Given records:
↓
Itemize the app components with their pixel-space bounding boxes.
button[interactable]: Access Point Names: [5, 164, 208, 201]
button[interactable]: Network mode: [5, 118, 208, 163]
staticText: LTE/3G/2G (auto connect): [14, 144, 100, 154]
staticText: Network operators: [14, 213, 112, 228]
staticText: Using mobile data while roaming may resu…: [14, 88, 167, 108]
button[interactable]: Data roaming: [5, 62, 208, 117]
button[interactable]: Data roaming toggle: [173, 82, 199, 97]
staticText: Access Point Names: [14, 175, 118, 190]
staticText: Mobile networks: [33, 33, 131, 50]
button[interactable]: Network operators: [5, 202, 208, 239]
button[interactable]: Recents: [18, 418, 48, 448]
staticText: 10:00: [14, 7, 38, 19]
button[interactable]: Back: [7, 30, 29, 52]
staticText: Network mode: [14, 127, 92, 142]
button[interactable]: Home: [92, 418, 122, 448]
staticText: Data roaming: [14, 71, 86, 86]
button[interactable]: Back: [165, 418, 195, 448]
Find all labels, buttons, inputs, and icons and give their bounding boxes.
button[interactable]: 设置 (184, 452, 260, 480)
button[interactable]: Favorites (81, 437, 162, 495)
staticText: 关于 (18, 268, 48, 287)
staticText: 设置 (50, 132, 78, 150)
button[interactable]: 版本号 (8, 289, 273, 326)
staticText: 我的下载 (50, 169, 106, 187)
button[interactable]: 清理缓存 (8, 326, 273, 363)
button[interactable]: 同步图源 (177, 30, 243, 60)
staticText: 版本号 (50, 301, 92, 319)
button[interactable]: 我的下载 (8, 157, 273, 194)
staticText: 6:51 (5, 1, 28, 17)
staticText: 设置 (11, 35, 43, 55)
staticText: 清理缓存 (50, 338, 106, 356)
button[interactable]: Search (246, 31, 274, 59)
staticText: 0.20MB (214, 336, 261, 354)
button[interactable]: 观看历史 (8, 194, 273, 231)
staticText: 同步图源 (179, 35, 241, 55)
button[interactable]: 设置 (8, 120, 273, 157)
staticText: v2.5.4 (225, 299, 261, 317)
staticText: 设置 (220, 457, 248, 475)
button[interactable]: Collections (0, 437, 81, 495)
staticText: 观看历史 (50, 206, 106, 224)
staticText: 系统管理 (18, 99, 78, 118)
↑
What to produce:
Counting every line of the records above that has the word "观看历史", state the total and give nothing besides it.

Response to this exercise:
2